The American church is no longer something that has its meaning and purpose in tribalism, the ethnic or family connections of believing what your parents believed. It is an a free association of members, complete with the warring factions endemic to such groups. People can leave, people can join. To stay, they require a Purpose, clear and stated, that they can follow. This Purpose is not a mission statement, those confused pieces of idiocy. It is a Vision given to the church, not just one person; a calling of the congregation worked out in conversation with each other and the Lord.

So, what is our calling?

Or, more to the point, what is yours?

One Response leave one →
  1. Somebody permalink
    April 6, 2008

    Be cautious in making a sweeping inference on the mission of the Dome church based on a single business meeting.
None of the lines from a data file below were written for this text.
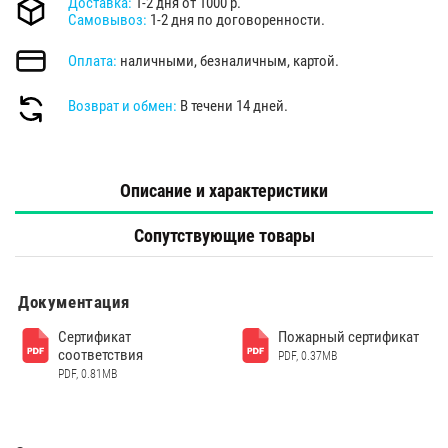
Доставка:
1-2 дня от 1000 р.
Самовывоз:
1-2 дня по договоренности.
Оплата:
наличными, безналичным, картой.
Возврат и обмен:
В течени 14 дней.
Описание и характеристики
Сопутствующие товары
Документация
Сертификат
Пожарный сертификат
соответствия
PDF, 0.37MB
PDF, 0.81MB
    One of the main downfalls of the Powerpoint Church is that once those people came through the door… they were expected to be tracking along with the rest of the congregation. There was no nurturing process beyond “you’re welcome here” that developed new christians into seasoned christians. Nothing to feed the seasoned christians and encourage their growth and development in the body.

    Being initially a teaching church equips the existing body to better go out into to community… to have something to say beyond “we’re all misfits… come be one too” as the former church was fond of pointing out.

    Equipping the body is essential to growth.

    Jesus taught his followers well BEFORE sending them out to Jerusalem, Judea, Samaria, and the ends of the earth.